Aditya Bhattacharya, counsel for the accused, said that on July 9 he saw the police enter the premises of Bharosa Trust, which they themselves had sealed. He found six policemen in the Bharosa office at 11-30 p.m. and suspected that they could have come to plant something. Upon inquiring if it was another raid, he was told that they were from the police and that they could do whatever they liked, Bhattacharya alleged. They accused Bhattacharya of being part of the Gay Club and the racket they had "exposed".

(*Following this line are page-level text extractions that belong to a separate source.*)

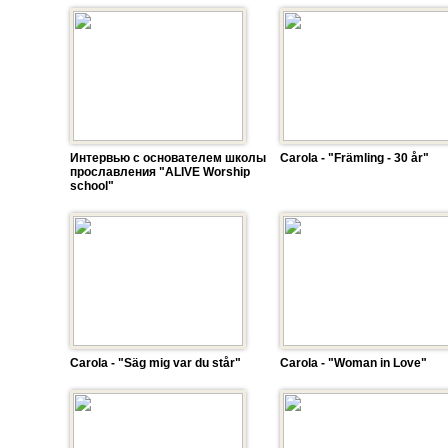
Интервью с основателем школы
Carola - "Främling - 30 år"
прославления "ALIVE Worship
school"
Carola - "Säg mig var du står"
Carola - "Woman in Love"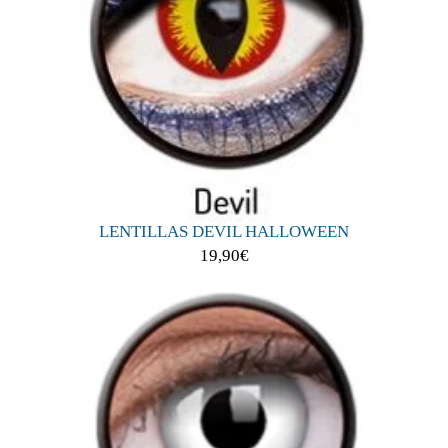
LENTILLAS DEVIL HALLOWEEN
19,90
€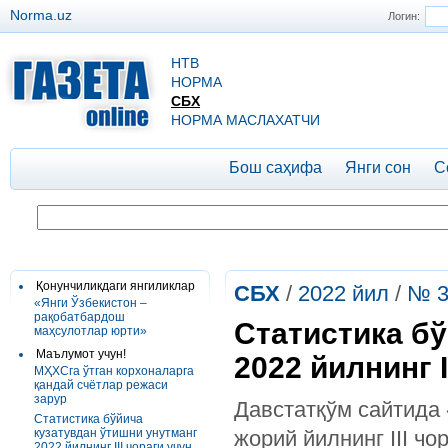
Norma.uz
Логин:
НТВ
НОРМА
СБХ
НОРМА МАСЛАХАТЧИ
Бош саҳифа
Янги сон
С
Қонунчиликдаги янгиликлар
СБХ
/
2022 йил
/
№ 3
«Янги Ўзбекистон –
рақобатбардош
Статистика бў
маҳсулотлар юрти»
Маълумот учун!
2022 йилнинг I
МҲХСга ўтган корхоналарга
қандай счётлар режаси
зарур
Давстатқўм сайтида
Статистика бўйича
кузатувдан ўтишни унутманг
жорий йилнинг III чо
2022 йилнинг III чораги учун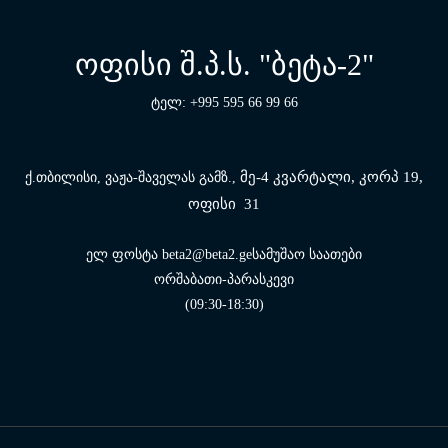
ოფისი შ.პ.ს. "ბეტა-2"
ტელ: +995 595 66 99 66
მე-4 კვარტალი, კორპ 19,
ქ.თბილისი, ვაჟა-შაველას გამზ.,
ოფისი 31
ელ ფოსტა beta2@beta2.geსამუშაო საათები
ორშაბათი-პარასკევი
(09:30-18:30)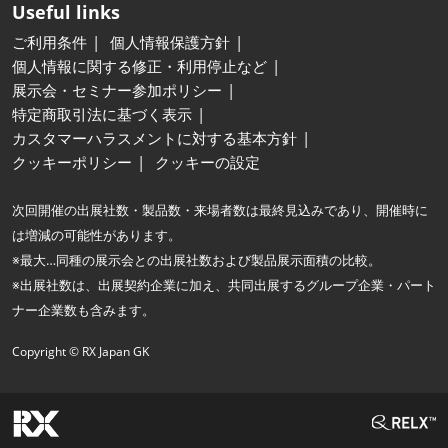
Useful links
ご利用条件
個人情報保護方針
個人情報に関する修正・利用停止など
展示会・セミナー参加ポリシー
特定商取引法に基づく表示
カスタマーハラスメントに対する基本方針
クッキーポリシー
クッキーの設定
次回開催の出展社数・製品数・来場者数は最終見込みであり、開催時に
は増減の可能性があります。
※最大…同種の展示会との出展社数および製品展示面積の比較。
※出展社数は、出展契約企業に加え、共同出展するグループ企業・パート
ナー企業数も含みます。
Copyright © RX Japan GK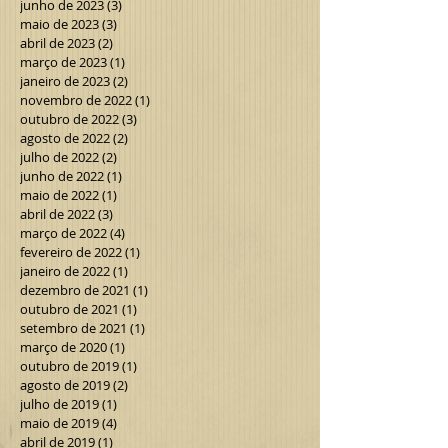
junho de 2023
(3)
3 posts
maio de 2023
(3)
3 posts
abril de 2023
(2)
2 posts
março de 2023
(1)
1 post
janeiro de 2023
(2)
2 posts
novembro de 2022
(1)
1 post
outubro de 2022
(3)
3 posts
agosto de 2022
(2)
2 posts
julho de 2022
(2)
2 posts
junho de 2022
(1)
1 post
maio de 2022
(1)
1 post
abril de 2022
(3)
3 posts
março de 2022
(4)
4 posts
fevereiro de 2022
(1)
1 post
janeiro de 2022
(1)
1 post
dezembro de 2021
(1)
1 post
outubro de 2021
(1)
1 post
setembro de 2021
(1)
1 post
março de 2020
(1)
1 post
outubro de 2019
(1)
1 post
agosto de 2019
(2)
2 posts
julho de 2019
(1)
1 post
maio de 2019
(4)
4 posts
abril de 2019
(1)
1 post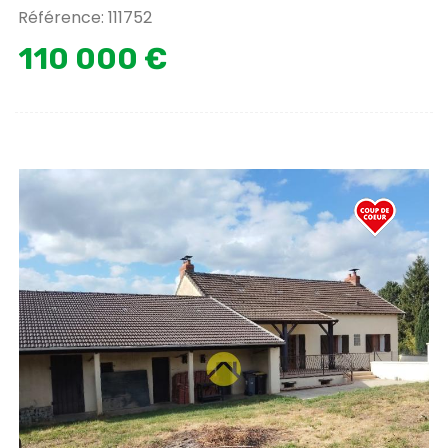
Référence: 111752
110 000 €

SUCH incidents are not isolated. Only last year, Sahayog, an NGO based in Almora (now in Uttaranchal), was hounded (Frontline, June 23, 2000) by the self-declared custodians of community morals and honour. The organisation had conducted a study on the prevalence of HIV/AIDS in Almora and the report contained interviews which detailed to an extent the sexual behaviour of some people in rural Almora. Neither was it a status report for the entire hill region nor did it jump to any conclusions, but protesters led by the BJP establishment saw to it that the organisation stopped functioning. Sahayog had "wrongly" depicted Uttarakhand women. Its office was vandalised and its staff, including women, were humiliated publicly. The then District Magistrate pleaded helplessness saying that given the level of public anger anything could have happened. In the Almora case too, the media, especially two local language dailies, led the moral brigade in denouncing the NGO. The office of Sahayog still remains closed, its members have dispersed, and the NGO's programme for Dalit empowerment died a silent death.

Another issue that needs to be addressed involves Section 377 which is mostly used to deal with sexual abuse of children and the rape of males, in the absence of separate laws to deal with such offences. Akshay Khanna of Lawyer's Collective said that this clause was also used to harass persons who may have had consensual sexual relations.

Many women's groups, in Uttar Pradesh and elsewhere, have denounced the incidents. At the public meetings and dharnas held in Bangalore, Delhi and also Lucknow, support to the NGOs poured in from all kinds of people. Such support might not have been forthcoming a few years ago, but then the targeting of institutions and individuals by the government and its agencies has accelerated only after the BJP took charge of the government both at the Centre and in the State.